Personal information
- Full name: Cecil Georges Demulder
- Date of birth: 12 May 1919
- Place of birth: Elisabethville, Belgian Congo
- Date of death: 6 May 1983 (aged 63)
- Place of death: Brussels, Belgium
- Position: Forward

Youth career
- 1934–1936: White Star

Senior career*
- Years: Team / Apps / (Gls)
- 1936–1939: White Star
- 1940–1941: Sporting CP / 14 / (8)
- 1941–1947: White Star

International career
- 1937–1939: Belgium / 2? / (0)

= Georges Demulder =

Belgian footballer(

Cecil Georges Demulder (12 May 1919 - 6 May 1983) was a Belgian footballer who played as a forward. He made one appearance for the Belgium national team in 1939. He was a winger for White Star A.C., today's Molenbeek, and for Sporting CP.

== Club career ==
Georges Demulder played his first match for White Star AC in 1936. The club played in the first tier, Belgian Division of Honour. Demulder gradually became an important player in the team and his good performances earned him a selection for the Belgian national team in 1939.
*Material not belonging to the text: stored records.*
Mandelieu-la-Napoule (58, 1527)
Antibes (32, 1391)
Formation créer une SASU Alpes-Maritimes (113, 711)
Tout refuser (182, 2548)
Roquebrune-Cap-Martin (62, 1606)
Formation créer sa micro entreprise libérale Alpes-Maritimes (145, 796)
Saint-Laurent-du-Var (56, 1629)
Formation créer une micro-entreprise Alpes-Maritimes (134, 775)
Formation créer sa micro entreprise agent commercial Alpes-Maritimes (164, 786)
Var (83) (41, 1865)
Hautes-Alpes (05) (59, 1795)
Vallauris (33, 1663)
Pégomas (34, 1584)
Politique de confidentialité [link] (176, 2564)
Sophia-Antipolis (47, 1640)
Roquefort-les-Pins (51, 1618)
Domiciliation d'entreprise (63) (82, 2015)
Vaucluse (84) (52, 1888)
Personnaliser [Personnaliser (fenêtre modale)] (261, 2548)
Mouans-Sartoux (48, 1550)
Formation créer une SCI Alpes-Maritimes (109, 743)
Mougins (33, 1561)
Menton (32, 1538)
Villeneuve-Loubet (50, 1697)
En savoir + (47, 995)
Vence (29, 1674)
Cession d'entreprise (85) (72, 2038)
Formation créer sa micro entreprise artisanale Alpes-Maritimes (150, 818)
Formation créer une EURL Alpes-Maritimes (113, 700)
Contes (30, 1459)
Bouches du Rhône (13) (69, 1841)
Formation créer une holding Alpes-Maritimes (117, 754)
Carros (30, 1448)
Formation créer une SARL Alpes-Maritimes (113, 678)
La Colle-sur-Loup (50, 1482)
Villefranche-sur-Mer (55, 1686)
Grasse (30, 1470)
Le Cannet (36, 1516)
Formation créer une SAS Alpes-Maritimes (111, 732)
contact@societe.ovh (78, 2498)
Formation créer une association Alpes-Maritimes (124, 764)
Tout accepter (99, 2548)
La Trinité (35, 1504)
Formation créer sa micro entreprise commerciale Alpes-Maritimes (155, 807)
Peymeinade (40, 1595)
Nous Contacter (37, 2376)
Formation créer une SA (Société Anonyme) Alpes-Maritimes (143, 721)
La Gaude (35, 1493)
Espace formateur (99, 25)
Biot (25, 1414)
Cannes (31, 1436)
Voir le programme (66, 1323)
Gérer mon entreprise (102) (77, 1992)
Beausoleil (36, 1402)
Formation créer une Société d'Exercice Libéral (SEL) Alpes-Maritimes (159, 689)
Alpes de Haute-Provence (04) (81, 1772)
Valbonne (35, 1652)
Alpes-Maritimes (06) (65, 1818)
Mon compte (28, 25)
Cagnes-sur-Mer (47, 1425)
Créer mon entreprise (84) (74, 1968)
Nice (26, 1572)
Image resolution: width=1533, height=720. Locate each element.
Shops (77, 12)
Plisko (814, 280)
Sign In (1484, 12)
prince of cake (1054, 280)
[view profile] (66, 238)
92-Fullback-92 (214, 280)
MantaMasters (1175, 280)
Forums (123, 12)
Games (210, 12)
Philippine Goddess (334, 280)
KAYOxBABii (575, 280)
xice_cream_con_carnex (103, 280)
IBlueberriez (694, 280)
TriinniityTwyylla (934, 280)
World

With the Second World War approaching, the Demulder family moved to Portugal, where Georges's father could continue his work in the diamond industry. Georges Demulder joined the top club Sporting Clube de Portugal where he scored 14 goals, topping off with the Portuguese national championship of 1940–41. he scored 8 goals that season, including one against Benfica Lisbon. After the father had died in 1941, officially through a car accident yet according to Georges's brother-in-law Arsène Vaillant by assassination, the Demulder family returned to Brussels.

With more war interruptions, Georges returned to play for White Star AC until it was relegated from the first tier in 1947.

== International career ==
Initially, Demulder joined the second squad of the Belgium national team, playing a match against the Netherlands in 1937.

Demulder played at least one official international match on the first squad of the national team, on 14 May 1939. The match ended in a 2–1 loss for the "Red Devils" against Switzerland. Demulder was only the second White Star player to play on the Belgium national team, after Jean Fievez.

The international career of Demulder was disrupted by the Demulder family fleeing to Lisbon and the Second World War. Demulder's brother-in-law, Arsène Vaillant, playing for the same club, played later on the national team.

== Death ==
Demulder died on 6 May 1983, six days shy of his 64th birthday.